To help policymakers that may not be versed in constitutional law, the American Bar Association (ABA) promulgated the Ten Principles of a Public Defense Delivery System (Ten Principles), which represents in the words of the ABA the “fundamental criteria necessary to design a system that provides effective, efficient, high quality, ethical, conflict-free legal representation for criminal defendants who are unable to afford an attorney.”
The use of standards in criminal justice is not an entirely new concept for government officials. After all, for many decades policymakers have ordered minimum safety standards in all proposals to build a brand new courthouse, a new state highway overpass, or even to redo the electrical wiring in one’s home. Our Constitution demands that the taking of an individual’s liberty is given the same level of concern and care. Our nation’s top law enforcement officer, Attorney General Eric Holder, called the ABA Ten Principles the “basic building blocks of a well-functioning public defense system.”
These ten simple tenets are a shorthand method by which to gauge whether or not the right to counsel delivery model is set up to allow attorneys to meet the constitutional threshold for adequacy.
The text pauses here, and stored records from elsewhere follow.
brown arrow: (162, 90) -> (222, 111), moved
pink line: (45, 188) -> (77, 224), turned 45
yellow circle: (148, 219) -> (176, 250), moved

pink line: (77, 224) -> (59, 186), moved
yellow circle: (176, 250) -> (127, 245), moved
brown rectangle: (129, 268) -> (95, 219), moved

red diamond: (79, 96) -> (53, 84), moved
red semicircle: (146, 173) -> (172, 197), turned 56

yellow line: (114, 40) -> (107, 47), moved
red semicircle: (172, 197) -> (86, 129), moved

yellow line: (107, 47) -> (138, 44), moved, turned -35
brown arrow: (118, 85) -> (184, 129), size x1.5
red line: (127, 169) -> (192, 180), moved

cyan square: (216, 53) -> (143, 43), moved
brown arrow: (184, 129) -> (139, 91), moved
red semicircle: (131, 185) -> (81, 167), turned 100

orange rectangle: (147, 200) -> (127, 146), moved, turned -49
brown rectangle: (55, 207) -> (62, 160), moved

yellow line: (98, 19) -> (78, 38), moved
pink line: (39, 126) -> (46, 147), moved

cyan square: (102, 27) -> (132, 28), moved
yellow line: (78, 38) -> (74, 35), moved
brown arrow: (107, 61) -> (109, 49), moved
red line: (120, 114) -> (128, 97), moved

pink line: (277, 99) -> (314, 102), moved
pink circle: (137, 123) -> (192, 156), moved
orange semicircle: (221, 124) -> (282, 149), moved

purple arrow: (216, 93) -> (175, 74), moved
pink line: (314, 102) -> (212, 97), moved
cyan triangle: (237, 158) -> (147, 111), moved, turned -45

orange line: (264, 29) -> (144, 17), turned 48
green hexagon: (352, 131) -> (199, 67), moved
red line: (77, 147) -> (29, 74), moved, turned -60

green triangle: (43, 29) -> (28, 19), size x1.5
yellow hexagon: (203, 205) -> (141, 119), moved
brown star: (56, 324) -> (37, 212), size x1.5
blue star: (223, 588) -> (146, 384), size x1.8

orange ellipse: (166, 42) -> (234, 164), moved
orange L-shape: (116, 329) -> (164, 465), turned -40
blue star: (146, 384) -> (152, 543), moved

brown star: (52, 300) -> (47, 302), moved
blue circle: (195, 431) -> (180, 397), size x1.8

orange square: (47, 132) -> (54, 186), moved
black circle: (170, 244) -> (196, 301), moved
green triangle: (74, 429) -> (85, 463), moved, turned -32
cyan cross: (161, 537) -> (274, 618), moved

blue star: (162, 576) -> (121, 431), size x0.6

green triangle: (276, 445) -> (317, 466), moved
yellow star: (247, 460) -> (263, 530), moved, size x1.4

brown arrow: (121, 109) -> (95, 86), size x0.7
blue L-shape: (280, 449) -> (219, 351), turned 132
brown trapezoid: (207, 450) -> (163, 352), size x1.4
The Ten Principles seek to answer simple questions like: “Are attorneys appointed early enough in the process to have sufficient time to conduct necessary investigations?” or “Is the defense service provider free to zealously defend the client without concern for retaliation (i.e. termination of employment, reduction in pay, reduction in personnel, or reduction in defense resources)?” As such, the Principles are not a set of best practices to be aspired to, but rather, the minimum floor of effective representation itself.